基本的には@Mock付きのmockObjectを弄るだけです。
(インジェクト設定は既に済んでますので)

@Test
public void test() {
	// generateRandamNumberメソッドのモックを作成する
	when(mockObject.generateRandamNumber()).thenReturn(2);
	String result = testTarget.checkNumberType();
	assertEquals("偶数", result);
}


 whenメソッドでモックしたいメソッド(generateRandamNumber)を指定します。
そしてそのまま、thenReturnメソッドの引数で戻り値で返したい値を設定します。
基本的にwhen(どのメソッドをモックする?)/then(どのようにモックする?)という感じで直感的です。
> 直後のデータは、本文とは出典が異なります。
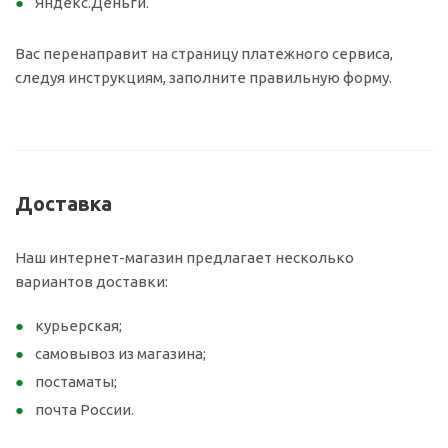
Яндекс.Деньги.
Вас перенаправит на страницу платежного сервиса,
следуя инструкциям, заполните правильную форму.
Доставка
Наш интернет-магазин предлагает несколько
вариантов доставки:
курьерская;
самовывоз из магазина;
постаматы;
почта России.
 結果、checkNumberTypeメソッドの内部で実行されるTargetClassは
模造品(モック)で置き換えられているので、generateRandamNumberメソッドも2を返します。
それによって、checkNumberTypeメソッドも偶数を返すようになりテストは成功する......。

6. モックしずらいテストクラス

 とはいえ、Mockitoも万能ではありません。
例えば今まで説明に使っていたテスト対象クラスがこう変わったらどうでしょうか?

	public String checkNumberType() {
		TargetClass target  = new TargetClass();
		int randamNumber = target.generateRandamNumber();
		if (randamNumber % 2 == 0) {
			return ODD;
		} else {
			return EVEN;
		}
	}


 @InjectMockアノテーションモックを差し込めるのは
メンバ変数だけなので、ローカル変数になってしまうとお手上げです。

そのため、設計段階からMockitoでテストすることを意識することが重要です。


 とはいえ、メンバ変数に切り出せない(例:スレッドセーフにならないクラス)場合も
ありえるのでそういう場合は泣く泣く諦めるしかありません......。
Mockitoは便利だけれど、万能ではない、という点を覚えておくと良いと思います。